→ **What to produce**:
Print word for word whatever lies between the first line of the material and the line holding "urbaine de Kankan. Pour mésentente", both included, and omit all pictures.

(Given information begins)

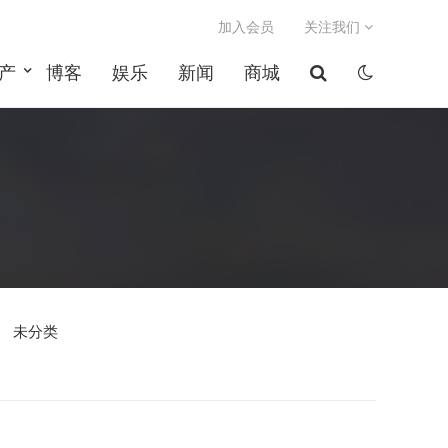
加入会员
关注我们
产
博客
娱乐
新闻
商城
未分类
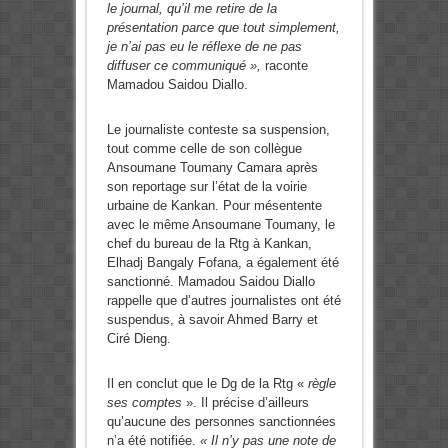
le journal, qu’il me retire de la
présentation parce que tout simplement,
je n’ai pas eu le réflexe de ne pas
diffuser ce communiqué »,
raconte
Mamadou Saidou Diallo.
Le journaliste conteste sa suspension,
tout comme celle de son collègue
Ansoumane Toumany Camara après
son reportage sur l’état de la voirie
urbaine de Kankan. Pour mésentente
avec le même Ansoumane Toumany, le
chef du bureau de la Rtg à Kankan,
Elhadj Bangaly Fofana, a également été
sanctionné. Mamadou Saidou Diallo
rappelle que d’autres journalistes ont été
suspendus, à savoir Ahmed Barry et
Ciré Dieng.
Il en conclut que le Dg de la Rtg «
règle
ses comptes
». Il précise d’ailleurs
qu’aucune des personnes sanctionnées
n’a été notifiée.
« Il n’y pas une note de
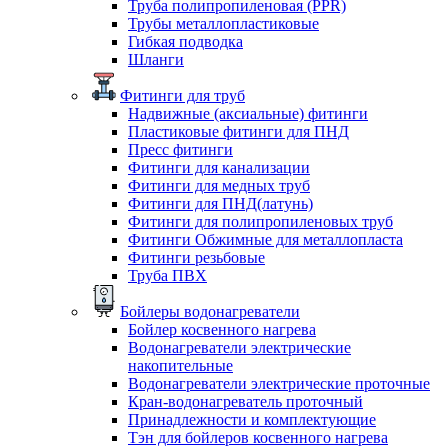
Труба полипропиленовая (PPR)
Трубы металлопластиковые
Гибкая подводка
Шланги
Фитинги для труб
Надвижные (аксиальные) фитинги
Пластиковые фитинги для ПНД
Пресс фитинги
Фитинги для канализации
Фитинги для медных труб
Фитинги для ПНД(латунь)
Фитинги для полипропиленовых труб
Фитинги Обжимные для металлопласта
Фитинги резьбовые
Труба ПВХ
Бойлеры водонагреватели
Бойлер косвенного нагрева
Водонагреватели электрические
накопительные
Водонагреватели электрические проточные
Кран-водонагреватель проточный
Принадлежности и комплектующие
Тэн для бойлеров косвенного нагрева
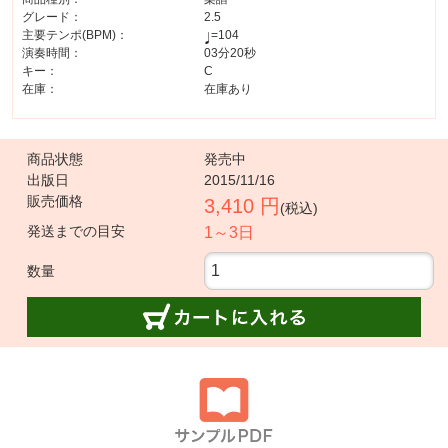
グレード：
2.5
主要テンポ(BPM)：
=104
演奏時間：
03分20秒
キー：
C
在庫：
在庫あり
商品状態
発売中
出版日
2015/11/16
販売価格
3,410 円
(税込)
発送までの目安
1～3日
数量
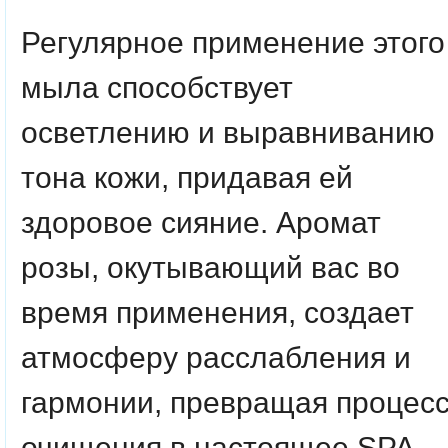
Регулярное применение этого
мыла способствует
осветлению и выравниванию
тона кожи, придавая ей
здоровое сияние. Аромат
розы, окутывающий вас во
время применения, создает
атмосферу расслабления и
гармонии, превращая процес
очищения в настоящее SPA-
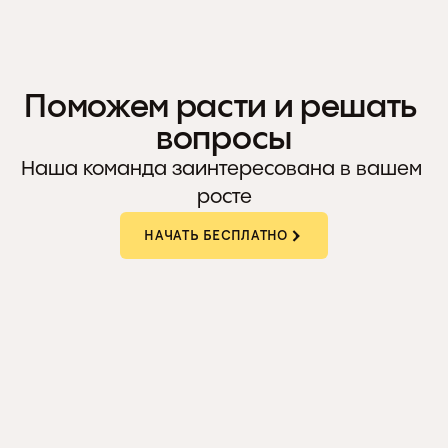
Свой дизайн.
Поможем расти и решать 
вопросы
Наша команда заинтересована в вашем 
росте
НАЧАТЬ БЕСПЛАТНО
МАРКЕТИНГОВАЯ ПОДДЕРЖКА
Найдём точки роста, расскажем 
о продвижении, организуем работу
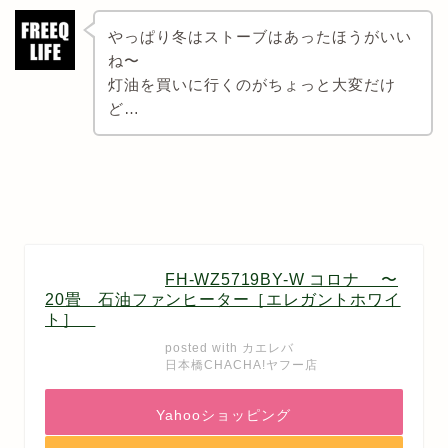
やっぱり冬はストーブはあったほうがいい
ね〜
灯油を買いに行くのがちょっと大変だけ
ど…
FH-WZ5719BY-W コロナ 〜
20畳 石油ファンヒーター［エレガントホワイ
ト］
posted with
カエレバ
日本橋CHACHA!ヤフー店
Yahooショッピング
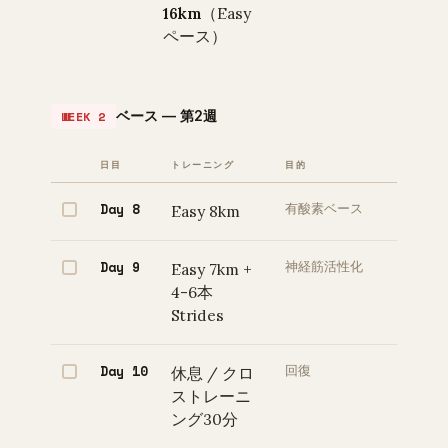
16km
（Easy
ペース）
ベース — 第2週
WEEK 2
日目
トレーニング
目的
Day 8
Easy 8km
有酸素ベース
Day 9
Easy 7km +
神経筋活性化
4-6本
Strides
Day 10
休息 / クロ
回復
ストレーニ
ング30分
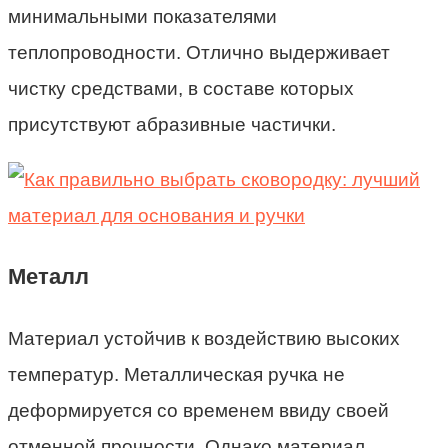
минимальными показателями
теплопроводности. Отлично выдерживает
чистку средствами, в составе которых
присутствуют абразивные частички.
Металл
Материал устойчив к воздействию высоких
температур. Металлическая ручка не
деформируется со временем ввиду своей
отменной прочности. Однако материал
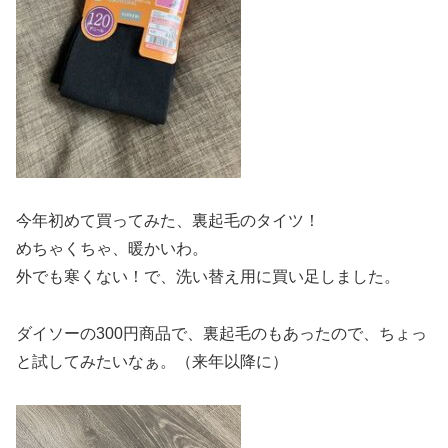
今年初めて買ってみた、裏起毛のタイツ！
めちゃくちゃ、暖かいわ。
外でも寒くない！で、洗い替え用に買い足しました。
ダイソーの300円商品で、裏起毛のもあったので、ちょっ
と試してみたいなぁ。（来年以降に）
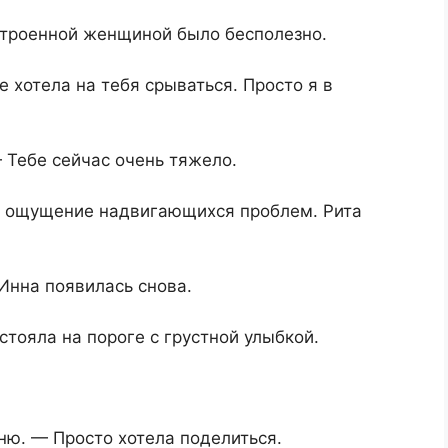
строенной женщиной было бесполезно.
 хотела на тебя срываться. Просто я в
 Тебе сейчас очень тяжело.
е ощущение надвигающихся проблем. Рита
Инна появилась снова.
стояла на пороге с грустной улыбкой.
ню. — Просто хотела поделиться.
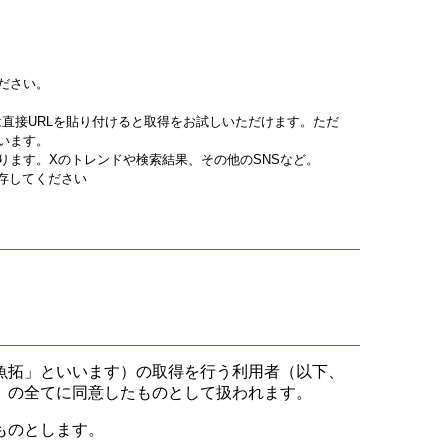
ださい。
jpgは直接URLを貼り付けると取得をお試しいただけます。ただ
います。
ります。Xのトレンドや検索結果、その他のSNSなど。
保存してください
魚拓」といいます）の取得を行う利用者（以下、
」の全てに同意したものとして扱われます。
ものとします。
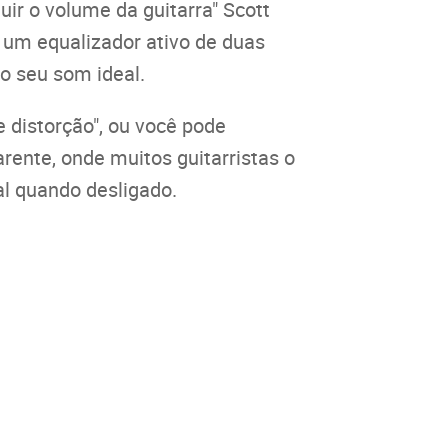
ir o volume da guitarra" Scott
 um equalizador ativo de duas
o seu som ideal.
 distorção", ou você pode
ente, onde muitos guitarristas o
al quando desligado.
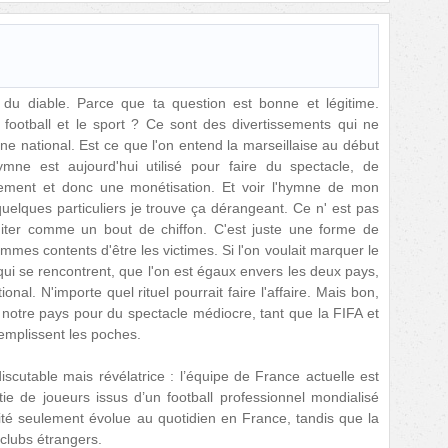
t du diable. Parce que ta question est bonne et légitime.
football et le sport ? Ce sont des divertissements qui ne
mne national. Est ce que l'on entend la marseillaise au début
ymne est aujourd'hui utilisé pour faire du spectacle, de
ènement et donc une monétisation. Et voir l'hymne de mon
 quelques particuliers je trouve ça dérangeant. Ce n' est pas
iter comme un bout de chiffon. C'est juste une forme de
mes contents d'être les victimes. Si l'on voulait marquer le
qui se rencontrent, que l'on est égaux envers les deux pays,
nal. N'importe quel rituel pourrait faire l'affaire. Mais bon,
 notre pays pour du spectacle médiocre, tant que la FIFA et
remplissent les poches.
scutable mais révélatrice : l’équipe de France actuelle est
e de joueurs issus d’un football professionnel mondialisé
té seulement évolue au quotidien en France, tandis que la
 clubs étrangers.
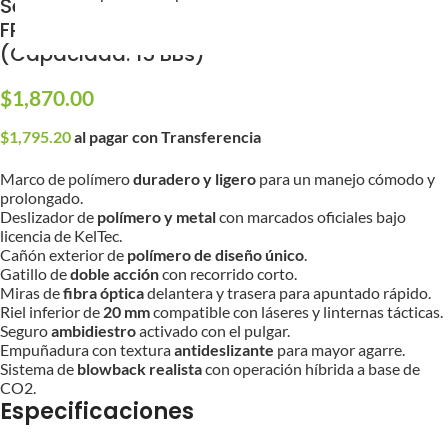
Secundaria PMR30 CO2 Gas Blowback 450
FPS SOCOM Gear x KelTec para Airsoft
(Capacidad: 15 BBs)
$
1,870.00
$
1,795.20
al pagar con Transferencia
Marco de polímero
duradero y ligero
para un manejo cómodo y
prolongado.
Deslizador de
polímero y metal
con marcados oficiales bajo
licencia de KelTec.
Cañón exterior de
polímero de diseño único
.
Gatillo de
doble acción
con recorrido corto.
Miras de
fibra óptica
delantera y trasera para apuntado rápido.
Riel inferior de
20 mm
compatible con láseres y linternas tácticas.
Seguro
ambidiestro
activado con el pulgar.
Empuñadura con textura
antideslizante
para mayor agarre.
Sistema de
blowback realista
con operación híbrida a base de
CO2.
Especificaciones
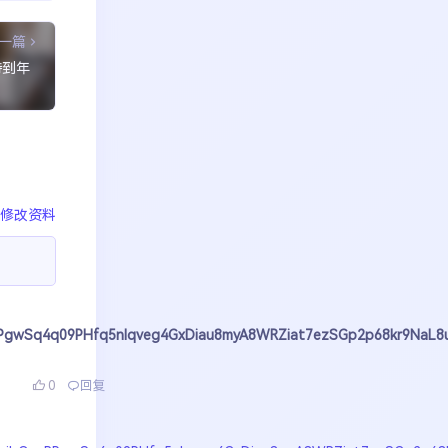
一篇
持到年
修改资料
suRPgwSq4q09PHfq5nlqveg4GxDiau8myA8WRZiat7ezSGp2p68kr9NaL8
0
回复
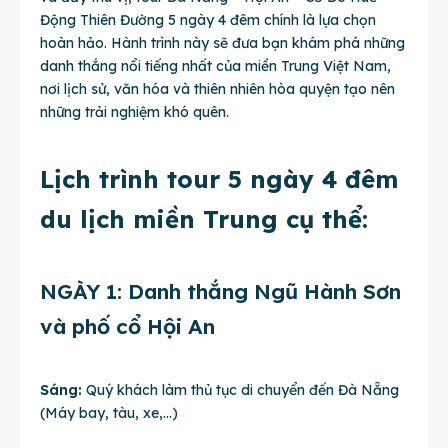
Động Thiên Đường 5 ngày 4 đêm chính là lựa chọn
hoàn hảo. Hành trình này sẽ đưa bạn khám phá những
danh thắng nổi tiếng nhất của miền Trung Việt Nam,
nơi lịch sử, văn hóa và thiên nhiên hòa quyện tạo nên
những trải nghiệm khó quên.
Lịch trình tour 5 ngày 4 đêm
du lịch miền Trung cụ thể:
NGÀY 1: Danh thắng Ngũ Hành Sơn
và phố cổ Hội An
Sáng:
Quý khách làm thủ tục di chuyển đến Đà Nẵng
(Máy bay, tàu, xe,…)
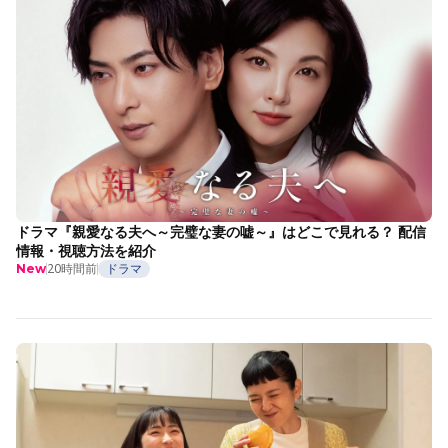
ドラマ『親愛なる夫へ～完璧な妻の嘘～』はどこで見れる？ 配信
情報・視聴方法を紹介
20時間前
ドラマ
New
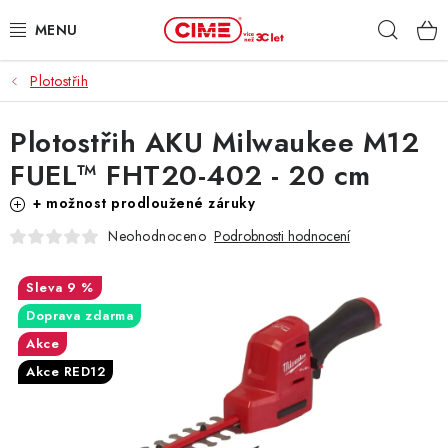
Přejít
Hleda
na
obsah
Plotostřih
ZAHRADA, LES
Plotostřih AKU Milwaukee M12
DÍLNA, STAVBA
FUEL™ FHT20-402 - 20 cm
MILWAUKEE
+ možnost prodloužené záruky
Neohodnoceno
Podrobnosti hodnocení
ELEKTROMOBILITA
9 %
PROFI STROJE
Doprava zdarma
Akce
PRODEJNY
Akce RED12
SLUŽBY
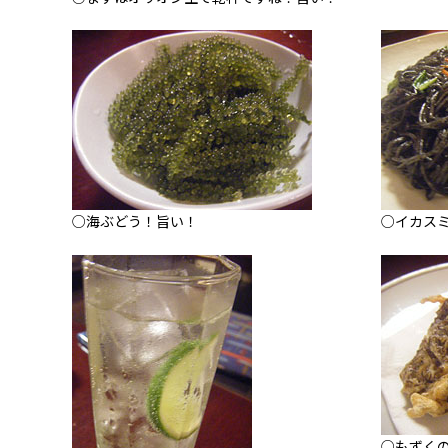
○海ぶどう！旨い！
○イカス
○もずく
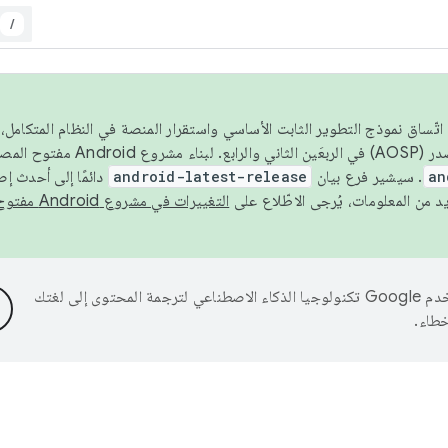
/
 عام 2026، ولضمان اتّساق نموذج التطوير الثابت الأساسي واستقرار المنصة في النظام المت
an
. سيشير فرع بيان
android-latest-release
دائمًا إلى أحدث إ
التغييرات في مشروع Android مفتوح المصدر
تستخدم Google تكنولوجيا الذكاء الاصطناعي لترجمة المحتوى إلى لغتك
خطاء.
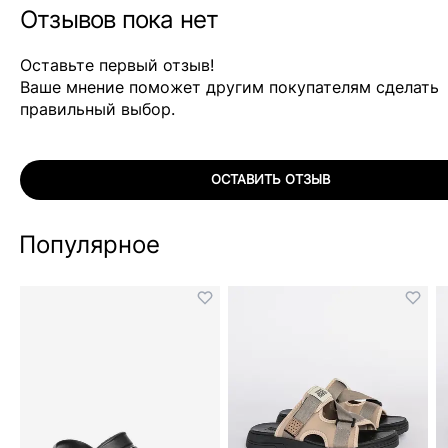
Отзывов пока нет
Оставьте первый отзыв!
Ваше мнение поможет другим покупателям сделать
правильный выбор.
ОСТАВИТЬ ОТЗЫВ
Популярное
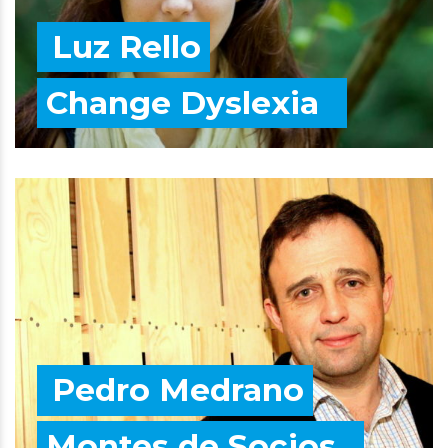
Luz Rello
Change Dyslexia
Pedro Medrano
Montes de Socios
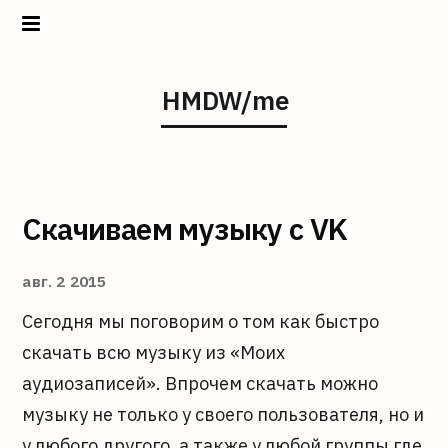
Home
HMDW/me
Projects
About
Скачиваем музыку с VK
авг. 2 2015
Сегодня мы поговорим о том как быстро
скачать всю музыку из «Моих
аудиозаписей». Впрочем скачать можно
музыку не только у своего пользователя, но и
у любого другого, а также у любой группы где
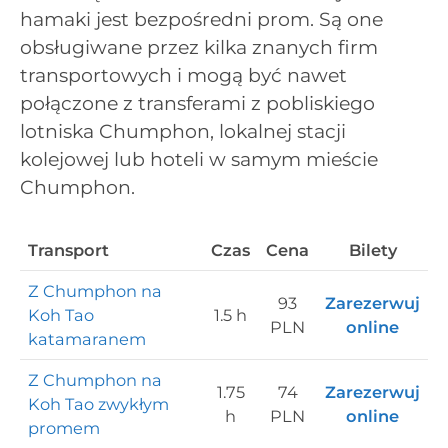
hamaki jest bezpośredni prom. Są one
obsługiwane przez kilka znanych firm
transportowych i mogą być nawet
połączone z transferami z pobliskiego
lotniska Chumphon, lokalnej stacji
kolejowej lub hoteli w samym mieście
Chumphon.
Transport
Czas
Cena
Bilety
Z Chumphon na
93
Zarezerwuj
Koh Tao
1.5 h
PLN
online
katamaranem
Z Chumphon na
1.75
74
Zarezerwuj
Koh Tao zwykłym
h
PLN
online
promem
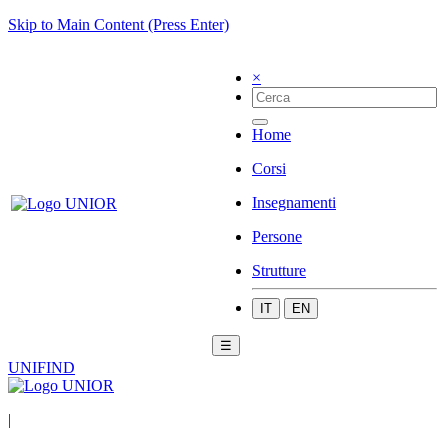
Skip to Main Content (Press Enter)
×
Home
Corsi
Insegnamenti
Persone
Strutture
IT
EN
☰
UNIFIND
|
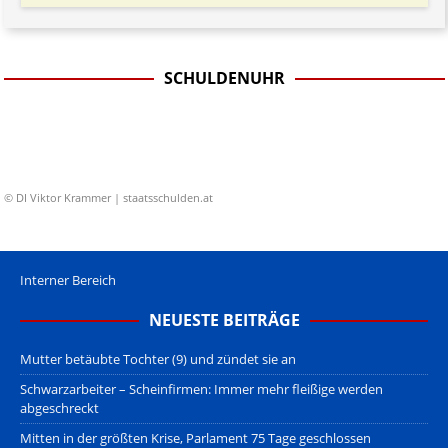
SCHULDENUHR
© DI Viktor Krammer | staatsschulden.at
Interner Bereich
NEUESTE BEITRÄGE
Mutter betäubte Tochter (9) und zündet sie an
Schwarzarbeiter – Scheinfirmen: Immer mehr fleißige werden
abgeschreckt
Mitten in der größten Krise, Parlament 75 Tage geschlossen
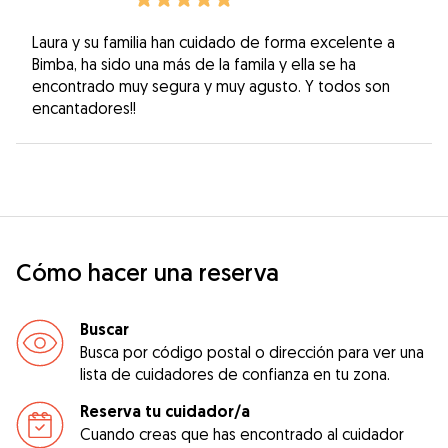
Laura y su familia han cuidado de forma excelente a
Bimba, ha sido una más de la famila y ella se ha
encontrado muy segura y muy agusto. Y todos son
encantadores!!
Cómo hacer una reserva
Buscar
Busca por código postal o dirección para ver una
lista de cuidadores de confianza en tu zona.
Reserva tu cuidador/a
Cuando creas que has encontrado al cuidador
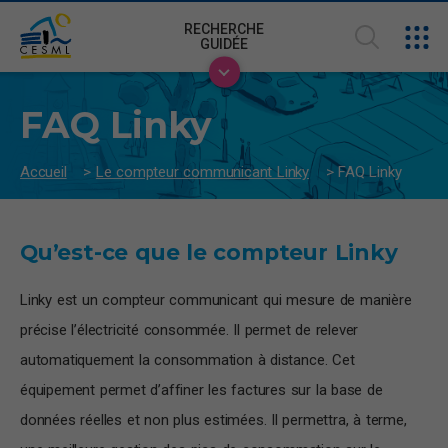
RECHERCHE
GUIDÉE
FAQ Linky
Accueil
>
Le compteur communicant Linky
>
FAQ Linky
Qu’est-ce que le compteur Linky
Linky est un compteur communicant qui mesure de manière
précise l’électricité consommée. Il permet de relever
automatiquement la consommation à distance. Cet
équipement permet d’affiner les factures sur la base de
données réelles et non plus estimées. Il permettra, à terme,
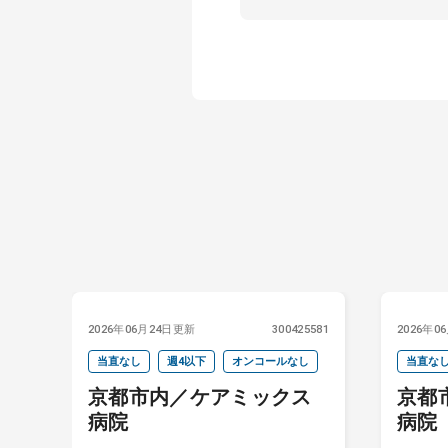
4656
2026年06月24日更新
300425581
2026年0
当直なし
週4以下
オンコールなし
当直な
般
京都市内／ケアミックス
京都
病院
病院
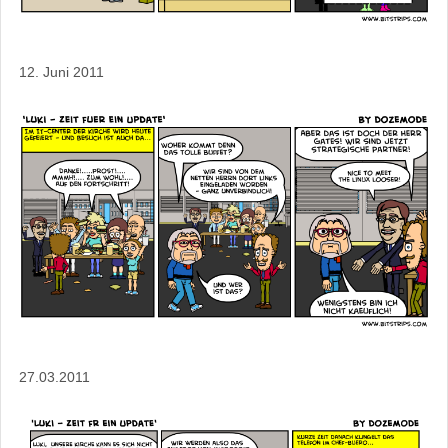
12. Juni 2011
27.03.2011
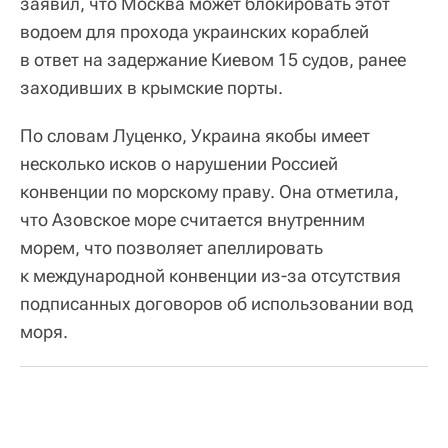
заявил, что Москва может блокировать этот
водоем для прохода украинских кораблей
в ответ на задержание Киевом 15 судов, ранее
заходивших в крымские порты.
По словам Луценко, Украина якобы имеет
несколько исков о нарушении Россией
конвенции по морскому праву. Она отметила,
что Азовское море считается внутренним
морем, что позволяет апеллировать
к международной конвенции из-за отсутствия
подписанных договоров об использовании вод
моря.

(Given information ends)

→ **Answer section**:
加入会员
关注我们
产
博客
娱乐
新闻
商城
未分类
le journal, qu’il me retire de la
présentation parce que tout simplement,
je n’ai pas eu le réflexe de ne pas
diffuser ce communiqué »,
raconte
Mamadou Saidou Diallo.
Le journaliste conteste sa suspension,
tout comme celle de son collègue
Ansoumane Toumany Camara après
son reportage sur l’état de la voirie
urbaine de Kankan. Pour mésentente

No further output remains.